The first insulating layer 111a may be thicker than the second insulating layer 111b and the third insulating layer 111c. The first insulating layer 111a may be relatively thick to maintain rigidity and the second insulating layer 111b and the third insulating layer 111c may be formed to have a larger number of wiring layers 112c and 112d It may be introduced. The first insulating layer 111a may include an insulating material different from the second insulating layer 111b and the third insulating layer 111c. For example, the first insulating layer 111a may be, for example, a prepreg including a core material, an inorganic filler, and an insulating resin, and the second insulating layer 111c and the third insulating layer 111c may be, And an insulating resin, but the present invention is not limited thereto.

The first wiring layer 112a and the second wiring layer 112b may be positioned between the first surface and the second surface of the image sensor chip 120. The thickness of the wiring layers 112a, 112b, 112c, and 112d may be thicker than the thickness of the rewiring layer 132. [ The other contents are substantially the same as those described above, and a detailed description thereof will be omitted. It is needless to say that the contents of the fan-out semiconductor packages 100B to 100E according to another example described above can also be applied to the fan-out semiconductor package 100F according to another example described above. That is, the contents described in each example can be combined within a range that is not inconsistent.
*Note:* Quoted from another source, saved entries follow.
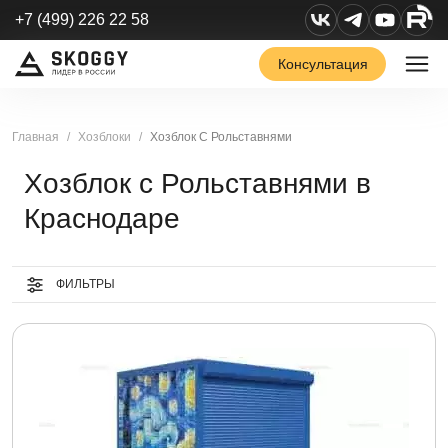
+7 (499) 226 22 58
Консультация
Главная
Хозблоки
Хозблок С Рольставнями
Хозблок с Рольставнями в
Краснодаре
ФИЛЬТРЫ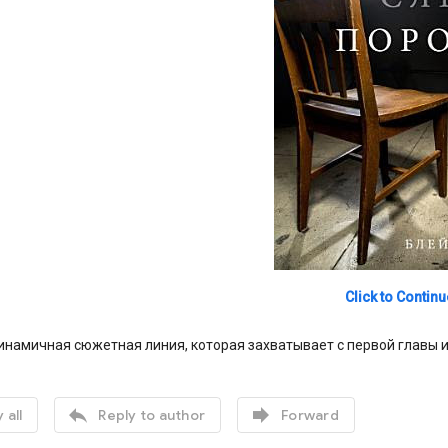
Click to Continu
инамичная сюжетная линия, которая захватывает с первой главы и н


 all
Reply to author
Forward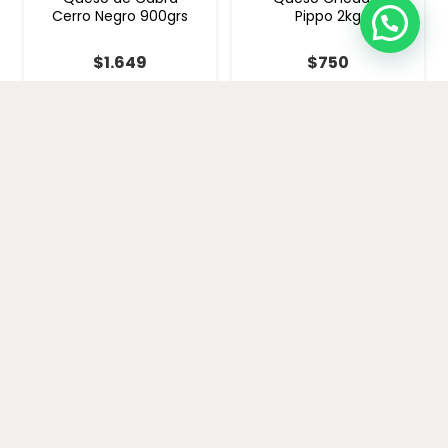
Cerro Negro 900grs
Pippo 2kg
$
1.649
$
750
−
+
−
+
AÑADIR AL
AÑADIR AL
CARRITO
CARRITO
Queso Crema
Queso en Pasta
Blanco Talarcrem
Cheddar Catalcrem
3.6kg
1kg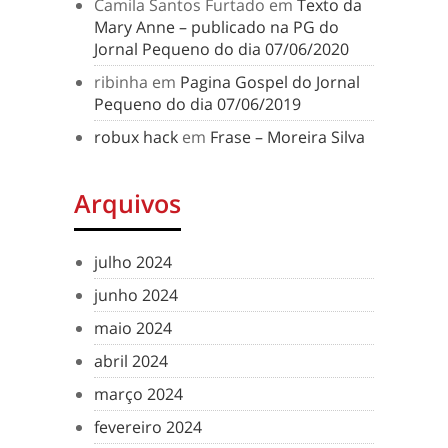
Camila Santos Furtado
em
Texto da
Mary Anne – publicado na PG do
Jornal Pequeno do dia 07/06/2020
ribinha
em
Pagina Gospel do Jornal
Pequeno do dia 07/06/2019
robux hack
em
Frase – Moreira Silva
Arquivos
julho 2024
junho 2024
maio 2024
abril 2024
março 2024
fevereiro 2024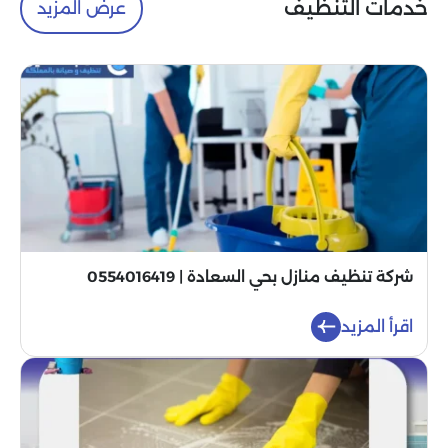
خدمات التنظيف
عرض المزيد
شركة تنظيف منازل بحي السعادة | 0554016419
اقرأ المزيد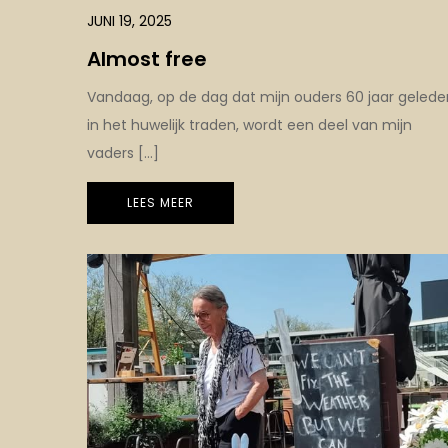
JUNI 19, 2025
Almost free
Vandaag, op de dag dat mijn ouders 60 jaar gelede
in het huwelijk traden, wordt een deel van mijn
vaders […]
LEES MEER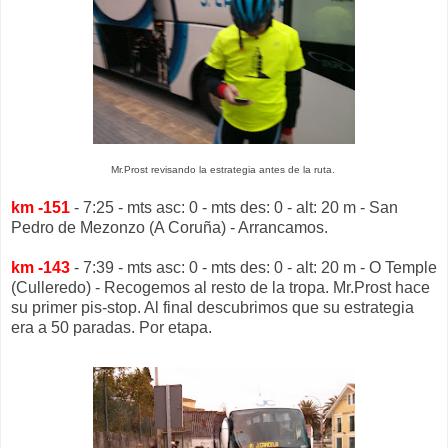
Mr.Prost revisando la estrategia antes de la ruta.
km -151
- 7:25 - mts asc: 0 - mts des: 0 - alt: 20 m - San
Pedro de Mezonzo (A Coruña) - Arrancamos.
km -143
- 7:39 - mts asc: 0 - mts des: 0 - alt: 20 m - O Temple
(Culleredo) - Recogemos al resto de la tropa. Mr.Prost hace
su primer pis-stop. Al final descubrimos que su estrategia
era a 50 paradas. Por etapa.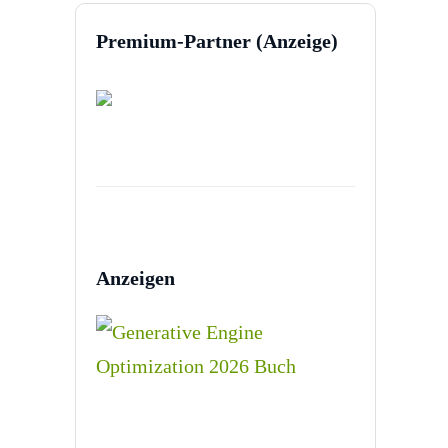
Premium-Partner (Anzeige)
Anzeigen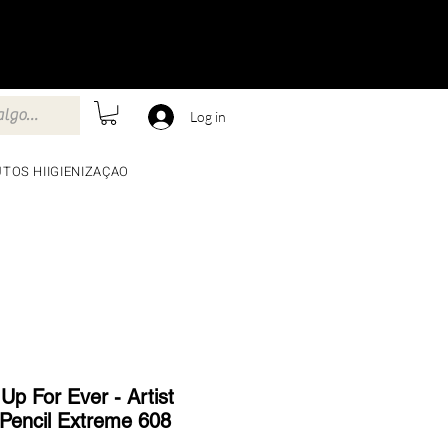
Log in
TOS HIIGIENIZAÇAO
Up For Ever - Artist
 Pencil Extreme 608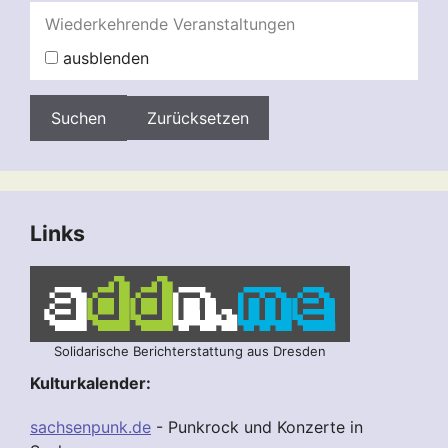
Wiederkehrende Veranstaltungen
ausblenden
Zurücksetzen
Links
Solidarische Berichterstattung aus Dresden
Kulturkalender:
sachsenpunk.de
- Punkrock und Konzerte in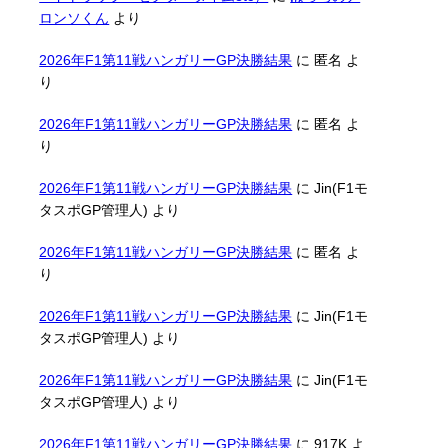
ロンソくん
より
2026年F1第11戦ハンガリーGP決勝結果
に
匿名
よ
り
2026年F1第11戦ハンガリーGP決勝結果
に
匿名
よ
り
2026年F1第11戦ハンガリーGP決勝結果
に
Jin(F1モ
タスポGP管理人)
より
2026年F1第11戦ハンガリーGP決勝結果
に
匿名
よ
り
2026年F1第11戦ハンガリーGP決勝結果
に
Jin(F1モ
タスポGP管理人)
より
2026年F1第11戦ハンガリーGP決勝結果
に
Jin(F1モ
タスポGP管理人)
より
2026年F1第11戦ハンガリーGP決勝結果
に
917K
よ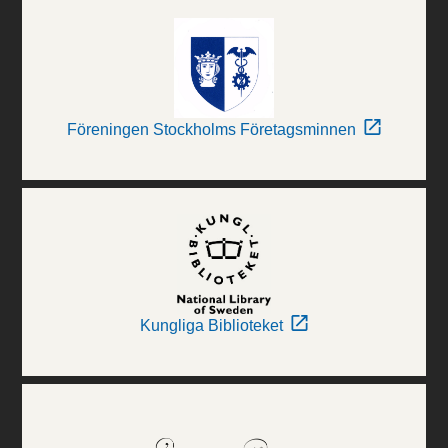
Föreningen Stockholms Företagsminnen
Kungliga Biblioteket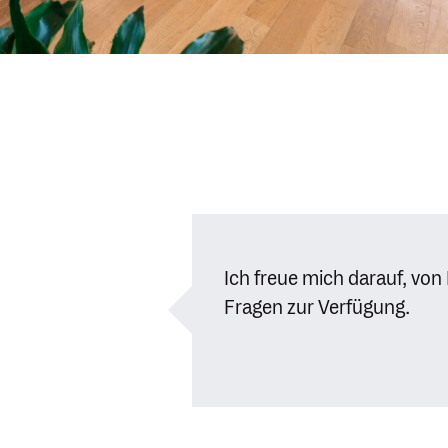
Ich freue mich darauf, von
Fragen zur Verfügung.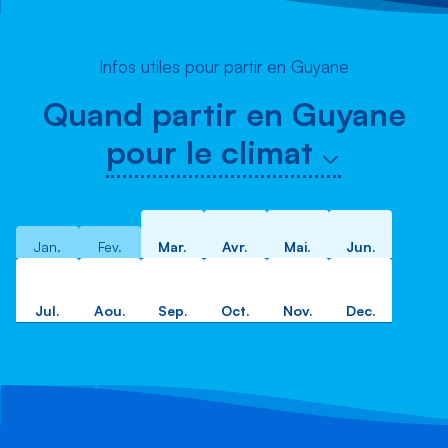
Infos utiles pour partir en Guyane
Quand partir en Guyane
pour le climat
Jan.
Fev.
Mar.
Avr.
Mai.
Jun.
Jul.
Aou.
Sep.
Oct.
Nov.
Dec.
18 is a cross-sectional view schematically showing another example of the fan-out sensor package.

In the fan-out sensor package 100F according to another example described above, the first insulating layer 111a of the core member 110 is inserted through the first insulating layer 111a, And a passive component 185 embedded in the cavity 111ah. The passive component 185 is electrically connected through the fourth wiring layer 112d and the third via 113c. The passive component 185 may be a known passive component such as a capacitor, an inductor, or a bead. The passive component 185 may be sealed by the second insulating layer 111b. The passive component 185 may ultimately be electrically connected to the image sensor chip 120 via the redistribution layer 132. The other contents are substantially the same as those described above, and a detailed description thereof will be omitted. On the other hand, it goes without saying that the content of the fan-out semiconductor packages 100B to 100E according to another example described above can be applied to the fan-out semiconductor package 100G according to another example described above. That is, the contents described in each example can be combined within a range that is not inconsistent.

19 is a cross-sectional view schematically showing another example of the fan-out sensor package.

Referring to the drawings, a fan-out sensor package 100H according to another example includes a core member 110 including a plurality of wiring layers 112a, 112b, and 112c. Specifically, the core member 110 includes a first insulating layer 111a, a first wiring layer 112a buried in the first insulating layer 111a so as to expose an upper surface thereof, a first wiring layer 112a of the first insulating layer 111a A second insulating layer 111b disposed on the first insulating layer 111a and covering the second wiring layer 112b, and a second insulating layer 111b disposed on the opposite side of the second insulating layer 112a, And a third wiring layer 112c disposed on the layer 111b. A first via 113a which penetrates the first insulating layer 111a and electrically connects the first wiring layer 112a and the second wiring layer 112b and a second via 113b which penetrates the second insulating layer 111b, And a second via 113b for electrically connecting the wiring layer 112b and the third wiring layer 112c. Similarly, since the core member 110 includes a larger number of wiring layers 112a, 112b, and 112c, the redistribution layer 132 can be simplified. The plurality of wiring layers 112a, 112b and 112c may be electrically connected to the first and second connection pads 121b and 121c of the image sensor chip 120 through the redistribution layer 132.

The material of the insulating layers 111a and 111b is not particularly limited. For example, an insulating material may be used. As the insulating material, a thermosetting resin such as an epoxy resin, a thermoplastic resin such as polyimide, or an inorganic filler and / or a glass fiber ), Prepregs, ABF (Ajinomoto Build-up Film), FR-4, BT (bismaleimide triazine), and the like can be used. If desired, a photosensitive insulator (PID) resin may be used.

The wiring layers 112a, 112b, and 112c can perform the role of re-wiring the connection pads 121b and 121c of the image sensor chip 120. [ The wiring layers 112a, 112b and 112c may be formed of copper (Cu), aluminum (Al), silver (Ag), tin (Sn), gold (Au), nickel (Ni), lead (Pb) Ti), an alloy thereof, or the like can be used. The wiring layers 112a, 112b, 112c can perform various functions according to the design design of the layer. For example, it may include a ground (GND) pattern, a power (PoWeR: PWR) pattern, a signal (S: S) pattern, Here, the signal S pattern includes various signals except for a ground (GND) pattern, a power (PWR) pattern, and the like, for example, a data signal. It may also include via pads, electrical connection structure pads, and the like.

The vias 113a and 113b electrically connect the wiring layers 112a, 112b, and 112c formed in different layers, thereby forming an electrical path in the core member 110. [ As the forming material of the vias 113a and 113b, a conductive material may also be used. The vias 113a and 113b may be completely filled with a conductive material, or a conductive material may be formed along the wall surface of the via hole. The vias 113a and 113b may have a taper shape in the same direction, but the present invention is not limited thereto.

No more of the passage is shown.